Work item
Pictures excluded, reproduce exactly the lines below from the one with "ビスがお得な価格で申し込むことができま" through the one with "2. November 2021", both included.

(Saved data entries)
==================================================

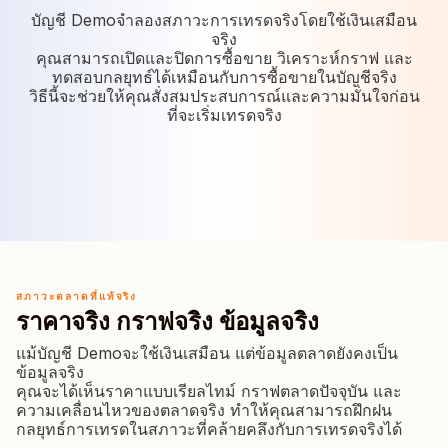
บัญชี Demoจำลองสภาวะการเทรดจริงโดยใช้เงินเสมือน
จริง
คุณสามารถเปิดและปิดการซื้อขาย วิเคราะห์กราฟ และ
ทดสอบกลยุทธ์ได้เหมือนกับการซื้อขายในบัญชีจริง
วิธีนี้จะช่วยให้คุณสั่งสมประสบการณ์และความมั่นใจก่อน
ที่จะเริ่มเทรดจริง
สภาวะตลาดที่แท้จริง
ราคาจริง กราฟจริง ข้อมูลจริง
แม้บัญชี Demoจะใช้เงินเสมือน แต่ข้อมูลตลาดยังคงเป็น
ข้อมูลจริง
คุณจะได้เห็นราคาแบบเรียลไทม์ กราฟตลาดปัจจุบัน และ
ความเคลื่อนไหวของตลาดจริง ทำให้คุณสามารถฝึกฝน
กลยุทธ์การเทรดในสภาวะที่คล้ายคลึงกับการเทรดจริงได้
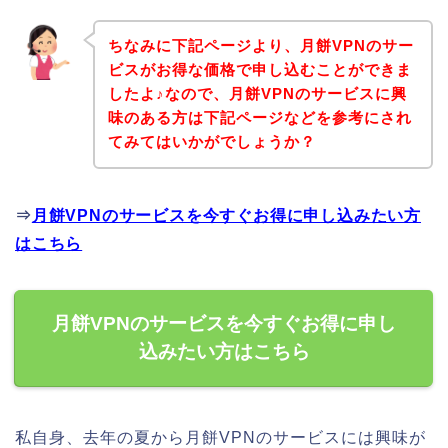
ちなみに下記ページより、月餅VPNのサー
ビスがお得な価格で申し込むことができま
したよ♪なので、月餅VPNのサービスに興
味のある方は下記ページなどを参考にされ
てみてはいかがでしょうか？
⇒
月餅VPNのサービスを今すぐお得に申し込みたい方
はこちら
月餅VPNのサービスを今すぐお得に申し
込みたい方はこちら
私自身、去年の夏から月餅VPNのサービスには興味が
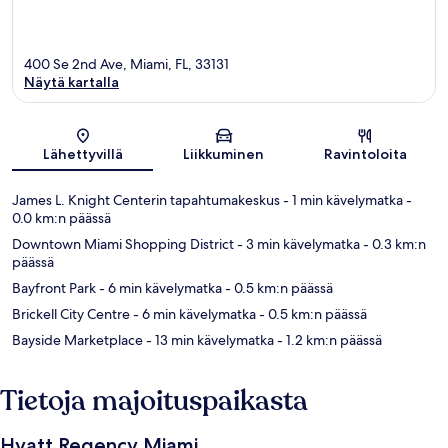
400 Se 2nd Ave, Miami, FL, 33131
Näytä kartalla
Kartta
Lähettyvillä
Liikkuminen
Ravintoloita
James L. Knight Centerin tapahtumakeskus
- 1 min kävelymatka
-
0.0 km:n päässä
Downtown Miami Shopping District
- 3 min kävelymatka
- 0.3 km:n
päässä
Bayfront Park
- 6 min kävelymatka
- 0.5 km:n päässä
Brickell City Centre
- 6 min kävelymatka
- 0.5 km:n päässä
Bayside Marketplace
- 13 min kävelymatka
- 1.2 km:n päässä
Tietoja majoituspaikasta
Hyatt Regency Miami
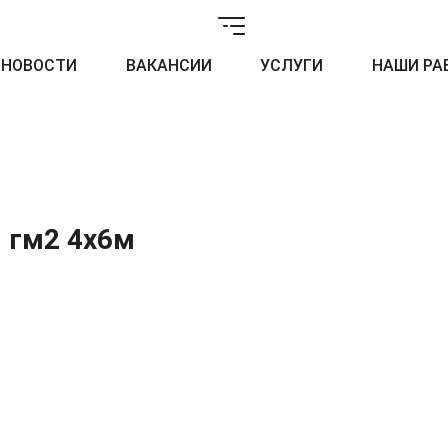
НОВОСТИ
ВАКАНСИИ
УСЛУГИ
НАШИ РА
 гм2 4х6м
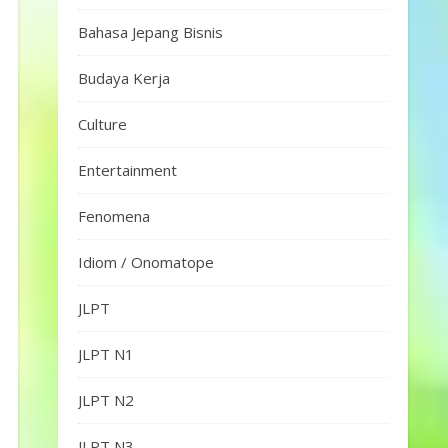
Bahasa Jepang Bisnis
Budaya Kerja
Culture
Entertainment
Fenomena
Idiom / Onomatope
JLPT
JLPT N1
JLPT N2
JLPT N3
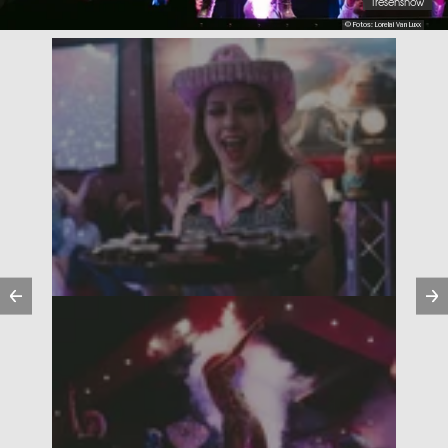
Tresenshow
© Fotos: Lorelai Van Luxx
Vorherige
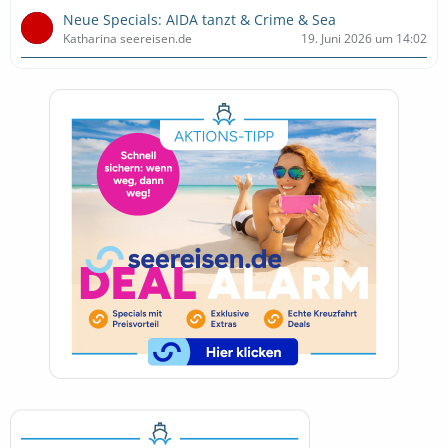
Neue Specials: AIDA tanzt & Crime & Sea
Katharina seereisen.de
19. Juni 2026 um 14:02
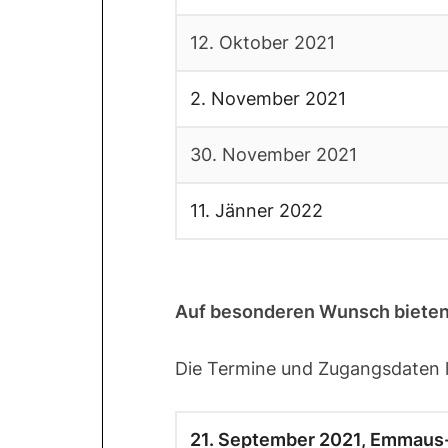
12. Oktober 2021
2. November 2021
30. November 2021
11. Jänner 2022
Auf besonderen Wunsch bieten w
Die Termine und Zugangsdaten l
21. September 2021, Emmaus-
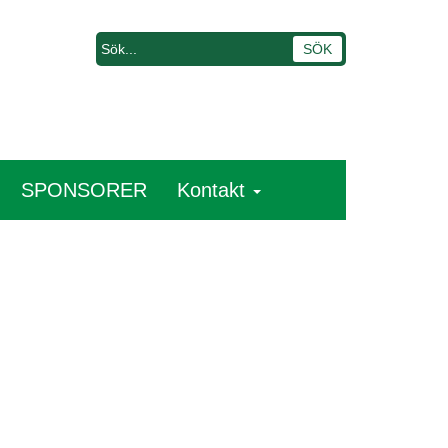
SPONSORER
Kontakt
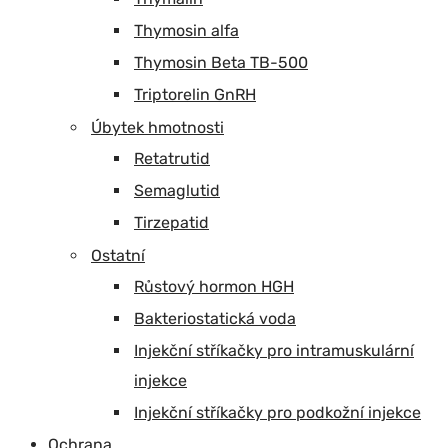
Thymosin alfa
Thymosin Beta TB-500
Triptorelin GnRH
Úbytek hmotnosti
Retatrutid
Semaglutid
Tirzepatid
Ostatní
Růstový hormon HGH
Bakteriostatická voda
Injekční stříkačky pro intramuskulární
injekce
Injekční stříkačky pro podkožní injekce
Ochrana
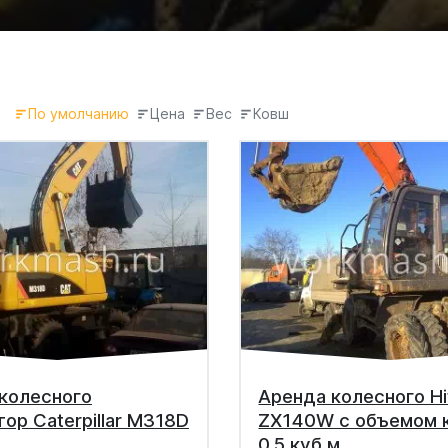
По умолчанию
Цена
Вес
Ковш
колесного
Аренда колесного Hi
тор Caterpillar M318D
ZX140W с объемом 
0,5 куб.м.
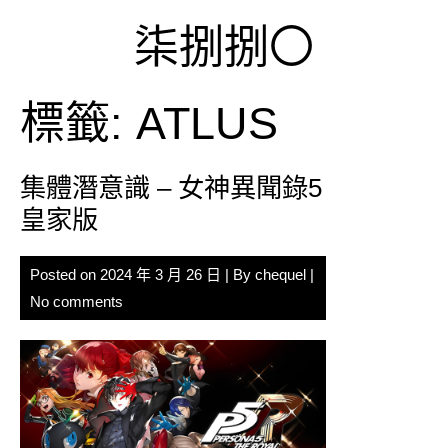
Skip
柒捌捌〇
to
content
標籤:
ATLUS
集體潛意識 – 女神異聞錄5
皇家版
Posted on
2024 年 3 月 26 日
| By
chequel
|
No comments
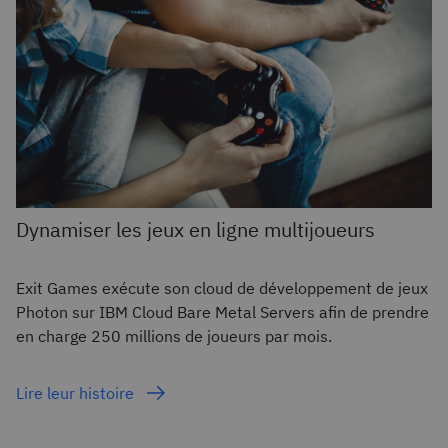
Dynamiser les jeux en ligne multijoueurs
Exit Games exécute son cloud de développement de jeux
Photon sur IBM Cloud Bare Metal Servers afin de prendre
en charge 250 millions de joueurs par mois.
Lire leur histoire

==================================================

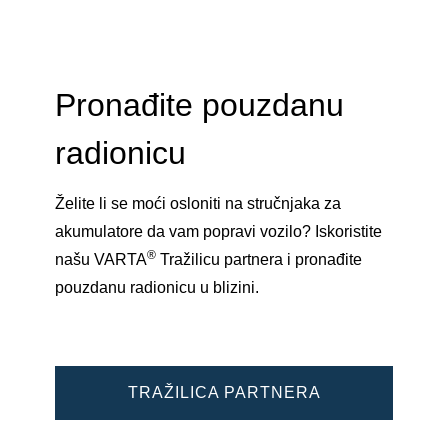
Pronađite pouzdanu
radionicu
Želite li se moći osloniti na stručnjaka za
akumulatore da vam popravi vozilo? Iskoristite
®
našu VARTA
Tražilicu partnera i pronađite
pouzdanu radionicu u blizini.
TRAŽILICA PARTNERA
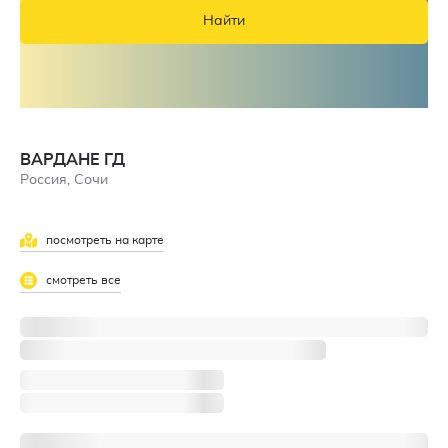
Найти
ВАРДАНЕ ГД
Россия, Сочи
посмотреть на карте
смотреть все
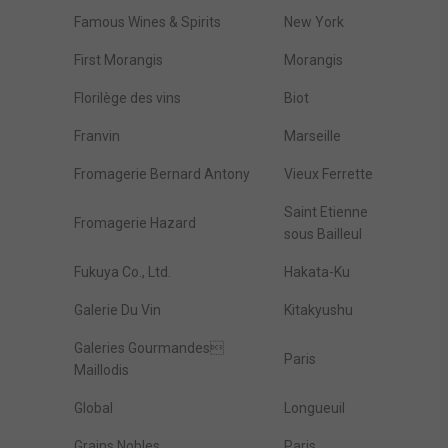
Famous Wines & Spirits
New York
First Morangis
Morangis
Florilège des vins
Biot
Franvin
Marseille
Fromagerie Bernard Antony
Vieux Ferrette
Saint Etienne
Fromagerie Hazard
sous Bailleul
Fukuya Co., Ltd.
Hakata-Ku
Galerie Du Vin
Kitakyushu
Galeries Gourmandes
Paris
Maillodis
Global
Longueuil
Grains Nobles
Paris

==================================================

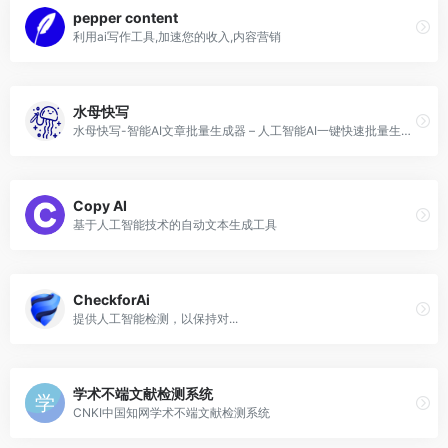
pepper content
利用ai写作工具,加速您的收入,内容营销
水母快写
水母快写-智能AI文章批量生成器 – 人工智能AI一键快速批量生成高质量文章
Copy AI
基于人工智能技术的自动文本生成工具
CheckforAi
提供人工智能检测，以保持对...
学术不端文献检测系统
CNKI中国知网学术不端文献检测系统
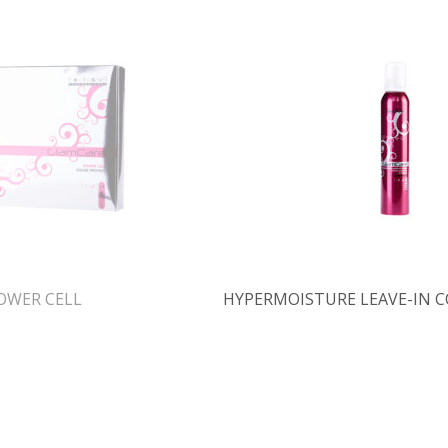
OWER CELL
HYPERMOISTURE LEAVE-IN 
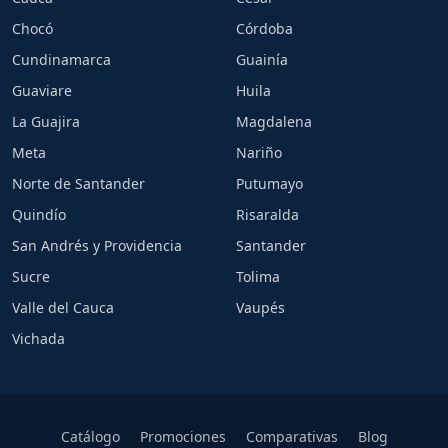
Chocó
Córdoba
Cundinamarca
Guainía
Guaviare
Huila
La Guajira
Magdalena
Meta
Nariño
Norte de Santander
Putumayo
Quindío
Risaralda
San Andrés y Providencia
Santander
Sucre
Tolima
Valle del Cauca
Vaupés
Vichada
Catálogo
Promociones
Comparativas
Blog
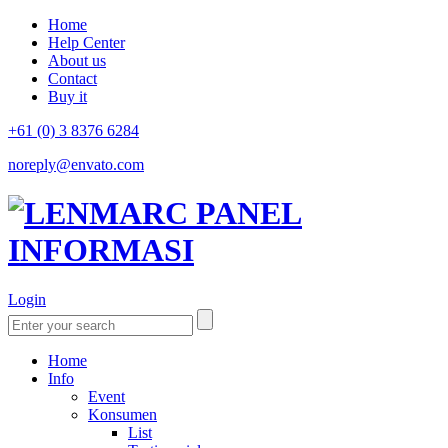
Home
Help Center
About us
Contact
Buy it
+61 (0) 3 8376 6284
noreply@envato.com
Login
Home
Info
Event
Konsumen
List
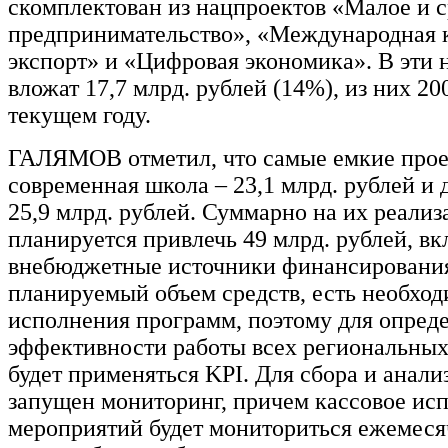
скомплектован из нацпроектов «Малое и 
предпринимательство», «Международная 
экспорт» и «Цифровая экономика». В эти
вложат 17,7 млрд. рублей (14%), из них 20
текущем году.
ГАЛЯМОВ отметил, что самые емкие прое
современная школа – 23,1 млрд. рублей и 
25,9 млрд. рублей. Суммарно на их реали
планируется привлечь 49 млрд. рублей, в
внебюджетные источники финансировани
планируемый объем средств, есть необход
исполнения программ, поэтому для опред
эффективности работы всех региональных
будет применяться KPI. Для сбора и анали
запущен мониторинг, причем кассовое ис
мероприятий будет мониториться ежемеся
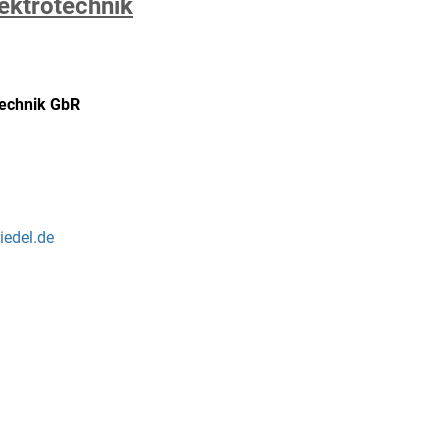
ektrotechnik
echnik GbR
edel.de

==================================================

Answer area
ビスがお得な価格で申し込むことができま
したよ♪なので、月餅VPNのサービスに興
味のある方は下記ページなどを参考にされ
てみてはいかがでしょうか？
⇒
月餅VPNのサービスを今すぐお得に申し込みたい方
はこちら
月餅VPNのサービスを今すぐお得に申し
込みたい方はこちら
私自身、去年の夏から月餅VPNのサービスには興味が
400 Se 2nd Ave, Miami, FL, 33131
Näytä kartalla
Kartta
Lähettyvillä
Liikkuminen
Ravintoloita
James L. Knight Centerin tapahtumakeskus
- 1 min kävelymatka
-
0.0 km:n päässä
Downtown Miami Shopping District
- 3 min kävelymatka
- 0.3 km:n
päässä
Bayfront Park
- 6 min kävelymatka
- 0.5 km:n päässä
Brickell City Centre
- 6 min kävelymatka
- 0.5 km:n päässä
Bayside Marketplace
- 13 min kävelymatka
- 1.2 km:n päässä
Tietoja majoituspaikasta
Hyatt Regency Miami
НОВОСТИ
ВАКАНСИИ
УСЛУГИ
НАШИ РА
 гм2 4х6м
Bahasa Jepang Bisnis
Budaya Kerja
Culture
Entertainment
Fenomena
Idiom / Onomatope
JLPT
JLPT N1
JLPT N2
JLPT N3
Tresenshow
© Fotos: Lorelai Van Luxx
Vorherige
Neue Specials: AIDA tanzt & Crime & Sea
Katharina seereisen.de
19. Juni 2026 um 14:02
12. Oktober 2021
2. November 2021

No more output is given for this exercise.